Don’t try and have big discussions in groups of more than 6-8 online. Break into smaller groups and report back or have conversations with different people. More than 10-12 is very hard to have meaningful interaction online unless you’re a skilled facilitator and using break out rooms etc
4. Don’t forget there’s a pandemic happening – people are distracted
Take a minute or two to connect at the start of a meeting – some people are feeling lonely and even the briefest of check-ins can be useful. It could be as simple as asking each person to choose an object around them that says something about how they are feeling today or their life in Lock Down.

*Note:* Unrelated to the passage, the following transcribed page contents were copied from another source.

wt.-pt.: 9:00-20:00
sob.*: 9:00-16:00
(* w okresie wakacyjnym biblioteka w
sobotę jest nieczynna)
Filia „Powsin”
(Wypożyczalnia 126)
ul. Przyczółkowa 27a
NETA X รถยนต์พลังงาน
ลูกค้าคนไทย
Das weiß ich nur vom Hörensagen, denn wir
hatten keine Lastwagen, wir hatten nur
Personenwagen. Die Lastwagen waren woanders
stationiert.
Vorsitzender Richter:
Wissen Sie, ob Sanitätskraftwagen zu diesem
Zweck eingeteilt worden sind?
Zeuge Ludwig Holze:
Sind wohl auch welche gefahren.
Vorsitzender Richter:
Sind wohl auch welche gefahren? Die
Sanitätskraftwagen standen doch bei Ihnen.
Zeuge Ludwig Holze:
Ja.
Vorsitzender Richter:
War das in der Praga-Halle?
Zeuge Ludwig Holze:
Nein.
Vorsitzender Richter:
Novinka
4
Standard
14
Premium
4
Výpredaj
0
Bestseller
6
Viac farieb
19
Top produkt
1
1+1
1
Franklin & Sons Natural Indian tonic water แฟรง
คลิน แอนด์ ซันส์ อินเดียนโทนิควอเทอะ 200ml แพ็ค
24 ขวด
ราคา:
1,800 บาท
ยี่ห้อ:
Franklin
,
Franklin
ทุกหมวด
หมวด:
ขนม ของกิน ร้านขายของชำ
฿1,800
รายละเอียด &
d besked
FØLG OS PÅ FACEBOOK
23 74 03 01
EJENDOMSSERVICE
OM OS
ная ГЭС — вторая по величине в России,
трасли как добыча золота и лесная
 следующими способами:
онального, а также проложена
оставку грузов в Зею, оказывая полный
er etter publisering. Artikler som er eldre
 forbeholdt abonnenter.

This might be contentious (and if individuals don’t want to do this then I absolutely respect that choice), but I strongly recommend asking people to have their cameras and microphones on whether possible, as a chair/ presenter I find it helpful to see faces – I can see if you are distracted or bored and adapt accordingly. And as a participant I know I am tempted to check Twitter or my email if I’m not on screen.
I also recommend everyone takes responsibility for good time-keeping; sticking to the agreed agenda (frankly I’ve had enough of seeing other people’s cats by now) and quits their email so there are less distractions during the session. And a 5 min review of how did that go – what do we keep/ do differently next time can be useful at the end of any session.
Actually, most of these tips apply just as much to sharing info in real life, but online and during a pandemic makes it even more necessary to follow these tips.
Zoom also published some good tips last week about online meetings which I’m sharing here in case you missed them.
Hope these are helpful tips and your meetings are more productive online as a result.